The government’s solutions to the chaos have included tinkering with the Air Passenger Protection Regulations, dubbed the “passenger bill of rights,” by imposing higher fines, making airlines give refunds, providing access to food, water and hotels when required, and additional communication from airlines when flights are delayed or cancelled. 

These actions may soothe public unrest, but they do not solve the underlying issues including low-paid, precarious employment opportunities that don’t meet workers’ needs and a reliance on extreme overtime and understaffing instead of simply training enough workers to get the job done.

The solution for ending the chaos must go beyond fines and refunds. Government and the industry – including airport authorities and airlines – need to be proactive, not reactive.

Unifor’s Air Transportation Workers’ Charter of Rights articulates key rights that should form the cornerstone of a renewed and efficient airline sector. It’s time to address the root problems of travel frustrations including fair pay and scheduling, protection from contracting out, safe and appropriate reporting mechanisms, a harassment free workplace, a healthy and safe working environment, high quality on-the-job training, a reasonable workload and a say in technological change.

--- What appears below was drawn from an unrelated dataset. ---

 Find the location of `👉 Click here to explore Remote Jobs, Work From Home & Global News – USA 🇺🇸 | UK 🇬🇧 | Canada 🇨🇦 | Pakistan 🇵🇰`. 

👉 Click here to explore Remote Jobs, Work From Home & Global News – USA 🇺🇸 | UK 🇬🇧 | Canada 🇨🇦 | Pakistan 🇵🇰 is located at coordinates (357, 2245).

The government’s passenger protection regulations are supposed to protect passengers from travel headaches by punishing airlines when they do not meet bare minimum service standards.

The fact is: it’s unlikely airlines and airports can even meet the passenger protection regulations without improving working conditions and increasing the aviation workforce.

Air transportation working conditions are the public’s travel conditions. As the new leadership for the air transportation industry takes shape, I implore you to finally address the root problems in the industry by improving working conditions in order to set the industry on a stronger, more stable flight path for workers and for travellers.

I look forward to your action on these issues and to continuing important conversations on working conditions in the sector.